I'm now to this forum so hoping someone might have some pearls of wisdom for me.

I'm painting some large format, abstract watercolour paintings on Khadi cotton rag papers. They are 320gsm A1 size. I love the texture of the paper and the rough edges and they are an important part of the aesthetic I'm trying to achieve.

My problem is warping paper due to the amount of water I'm using (surprise, surprise). 

I've only painted directly on to the paper so far but I want to keep it flat and unsure how to achieve this without damaging the paper with tape or stapes. I do't even know if you can soak that type of paper successfully. 

Any advice would be appreciated!

Thanks.


----------



## jacqueline (Jul 30, 2017)

I use masking tape meant for painters, house painters, to stick my paper down and keep it flat. I typically use Arches 300gsm and have never had an issue with the tape damaging the paper. 

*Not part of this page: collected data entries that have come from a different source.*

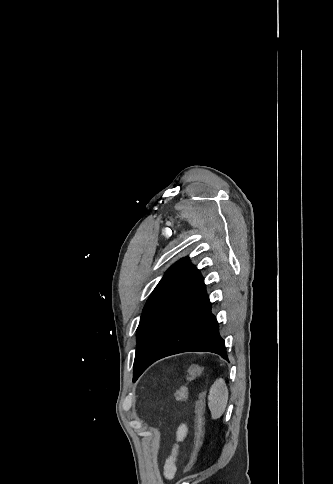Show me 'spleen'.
Masks as SVG:
<instances>
[{"instance_id": "obj_1", "label": "spleen", "mask_w": 333, "mask_h": 484, "mask_svg": "<svg viewBox=\"0 0 333 484\" xmlns=\"http://www.w3.org/2000/svg\"><path fill=\"white\" fill-rule=\"evenodd\" d=\"M228 402V388L224 379H217L209 390L208 407L211 412V417L214 420L219 419L227 406Z\"/></svg>"}]
</instances>
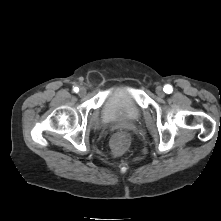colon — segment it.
<instances>
[{
	"label": "colon",
	"instance_id": "1",
	"mask_svg": "<svg viewBox=\"0 0 221 221\" xmlns=\"http://www.w3.org/2000/svg\"><path fill=\"white\" fill-rule=\"evenodd\" d=\"M129 145V136L125 132L116 133L111 141V148L114 154L123 153Z\"/></svg>",
	"mask_w": 221,
	"mask_h": 221
}]
</instances>
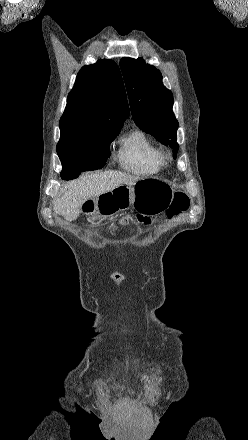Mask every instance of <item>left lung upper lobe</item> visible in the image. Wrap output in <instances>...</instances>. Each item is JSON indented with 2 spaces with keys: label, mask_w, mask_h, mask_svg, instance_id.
Here are the masks:
<instances>
[{
  "label": "left lung upper lobe",
  "mask_w": 248,
  "mask_h": 440,
  "mask_svg": "<svg viewBox=\"0 0 248 440\" xmlns=\"http://www.w3.org/2000/svg\"><path fill=\"white\" fill-rule=\"evenodd\" d=\"M120 67L134 122L142 131L173 148L175 158L179 147L178 121L172 111V92L163 86L160 71L142 58H123Z\"/></svg>",
  "instance_id": "obj_1"
}]
</instances>
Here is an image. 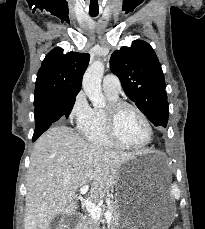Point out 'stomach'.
<instances>
[{"label": "stomach", "instance_id": "1", "mask_svg": "<svg viewBox=\"0 0 205 229\" xmlns=\"http://www.w3.org/2000/svg\"><path fill=\"white\" fill-rule=\"evenodd\" d=\"M149 156V152H142L126 162L118 173V229H168L174 220L173 205L163 203L159 197L158 203L151 204L136 191L143 173L142 158Z\"/></svg>", "mask_w": 205, "mask_h": 229}]
</instances>
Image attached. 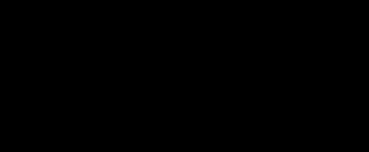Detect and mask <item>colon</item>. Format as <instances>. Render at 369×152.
Segmentation results:
<instances>
[{
  "mask_svg": "<svg viewBox=\"0 0 369 152\" xmlns=\"http://www.w3.org/2000/svg\"><path fill=\"white\" fill-rule=\"evenodd\" d=\"M246 83H249V79H246Z\"/></svg>",
  "mask_w": 369,
  "mask_h": 152,
  "instance_id": "obj_1",
  "label": "colon"
}]
</instances>
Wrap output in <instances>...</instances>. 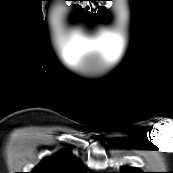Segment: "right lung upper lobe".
Wrapping results in <instances>:
<instances>
[{"label":"right lung upper lobe","instance_id":"1","mask_svg":"<svg viewBox=\"0 0 173 173\" xmlns=\"http://www.w3.org/2000/svg\"><path fill=\"white\" fill-rule=\"evenodd\" d=\"M31 173H86L84 167L73 156L60 152L47 157Z\"/></svg>","mask_w":173,"mask_h":173}]
</instances>
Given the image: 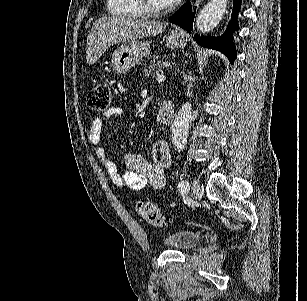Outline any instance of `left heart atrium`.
I'll return each instance as SVG.
<instances>
[{
    "label": "left heart atrium",
    "instance_id": "39dd6f15",
    "mask_svg": "<svg viewBox=\"0 0 307 301\" xmlns=\"http://www.w3.org/2000/svg\"><path fill=\"white\" fill-rule=\"evenodd\" d=\"M160 4H180L181 0H159Z\"/></svg>",
    "mask_w": 307,
    "mask_h": 301
}]
</instances>
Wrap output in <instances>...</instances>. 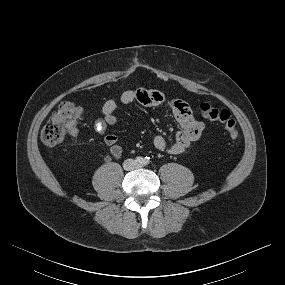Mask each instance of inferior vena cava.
Returning a JSON list of instances; mask_svg holds the SVG:
<instances>
[{
    "label": "inferior vena cava",
    "mask_w": 285,
    "mask_h": 285,
    "mask_svg": "<svg viewBox=\"0 0 285 285\" xmlns=\"http://www.w3.org/2000/svg\"><path fill=\"white\" fill-rule=\"evenodd\" d=\"M127 162H130V163H133V160L132 159H128ZM127 169H133L134 167H126Z\"/></svg>",
    "instance_id": "1"
}]
</instances>
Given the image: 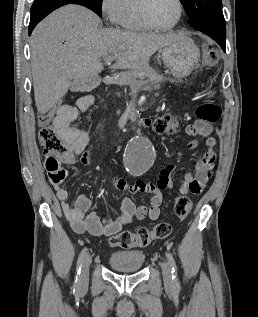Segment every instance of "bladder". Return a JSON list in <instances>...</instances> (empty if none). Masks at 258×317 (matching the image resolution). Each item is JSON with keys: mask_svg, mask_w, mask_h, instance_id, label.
<instances>
[{"mask_svg": "<svg viewBox=\"0 0 258 317\" xmlns=\"http://www.w3.org/2000/svg\"><path fill=\"white\" fill-rule=\"evenodd\" d=\"M112 268L119 271H138L143 267L145 255L140 250L112 252L108 258Z\"/></svg>", "mask_w": 258, "mask_h": 317, "instance_id": "bladder-1", "label": "bladder"}]
</instances>
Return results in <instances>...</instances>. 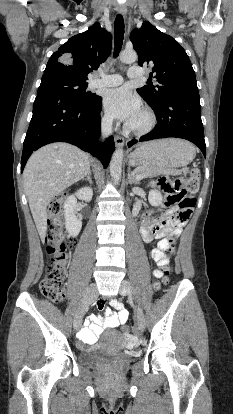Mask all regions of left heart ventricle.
<instances>
[{
  "label": "left heart ventricle",
  "instance_id": "left-heart-ventricle-1",
  "mask_svg": "<svg viewBox=\"0 0 233 414\" xmlns=\"http://www.w3.org/2000/svg\"><path fill=\"white\" fill-rule=\"evenodd\" d=\"M144 122H145V117L143 113H141L131 124L133 126H141L144 124Z\"/></svg>",
  "mask_w": 233,
  "mask_h": 414
}]
</instances>
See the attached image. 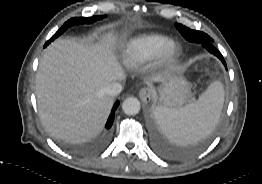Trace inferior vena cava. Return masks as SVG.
<instances>
[{
	"mask_svg": "<svg viewBox=\"0 0 262 184\" xmlns=\"http://www.w3.org/2000/svg\"><path fill=\"white\" fill-rule=\"evenodd\" d=\"M122 91V86L118 82L110 83L106 88L105 92L110 96H116Z\"/></svg>",
	"mask_w": 262,
	"mask_h": 184,
	"instance_id": "1",
	"label": "inferior vena cava"
}]
</instances>
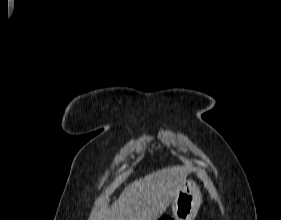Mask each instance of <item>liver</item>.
Returning <instances> with one entry per match:
<instances>
[{
	"instance_id": "1",
	"label": "liver",
	"mask_w": 281,
	"mask_h": 220,
	"mask_svg": "<svg viewBox=\"0 0 281 220\" xmlns=\"http://www.w3.org/2000/svg\"><path fill=\"white\" fill-rule=\"evenodd\" d=\"M190 170L185 166L166 167L129 184L108 208L96 211L92 220H156L173 201Z\"/></svg>"
}]
</instances>
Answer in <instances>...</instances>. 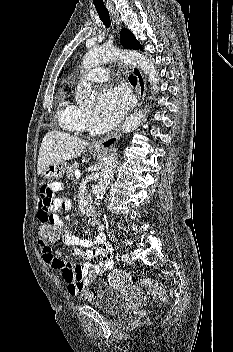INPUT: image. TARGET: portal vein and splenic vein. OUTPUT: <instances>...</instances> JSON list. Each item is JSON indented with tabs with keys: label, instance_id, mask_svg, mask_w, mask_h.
Returning a JSON list of instances; mask_svg holds the SVG:
<instances>
[{
	"label": "portal vein and splenic vein",
	"instance_id": "18ae733b",
	"mask_svg": "<svg viewBox=\"0 0 233 352\" xmlns=\"http://www.w3.org/2000/svg\"><path fill=\"white\" fill-rule=\"evenodd\" d=\"M75 177H76V179H80L81 173H80L79 170H76V171H75Z\"/></svg>",
	"mask_w": 233,
	"mask_h": 352
}]
</instances>
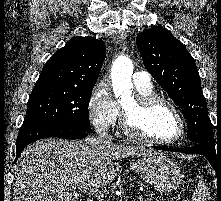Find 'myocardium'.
Listing matches in <instances>:
<instances>
[{"mask_svg":"<svg viewBox=\"0 0 221 201\" xmlns=\"http://www.w3.org/2000/svg\"><path fill=\"white\" fill-rule=\"evenodd\" d=\"M157 104H164L168 106L177 117L180 124V131L178 136H176L173 139L164 140L146 135L140 130V128L135 123L132 113L124 107L122 108L121 114V127L123 131L132 138L142 140L148 143L159 145H170L177 143L184 137L186 133V122L179 108L171 100L157 94L138 95L135 98V109L137 112L140 113L149 110L151 107Z\"/></svg>","mask_w":221,"mask_h":201,"instance_id":"1","label":"myocardium"}]
</instances>
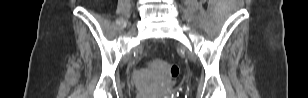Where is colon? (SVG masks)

Sent from my SM-G930F using Tapatalk


----------



## Nono (Oct 9, 2017)

Hi there,

drawing on this scale is usually very tricky.... the soaking is the best way to get rid of possible warping as well as the taping.... but on this scale soaking is indeed difficult. I would still recommend always taping it. If you fear to damage your paper, you can take your sticky tape, the one jacqueline suggested and stick it on your jeans or t-Shirt or anything with fibers a few times, so that it still sticks on your paper and makes a clear line, but is easier to remove later on.

Also, the heavier the paper, the longer it takes to warp. 
Depending on your technique, you can also avoid drawing wet on wet and give the paper time to dry, thus it doesn't get the chance to absorb much water at one time. (I usually work a lot dry on, I like the edges it makes)


Good luck!


----------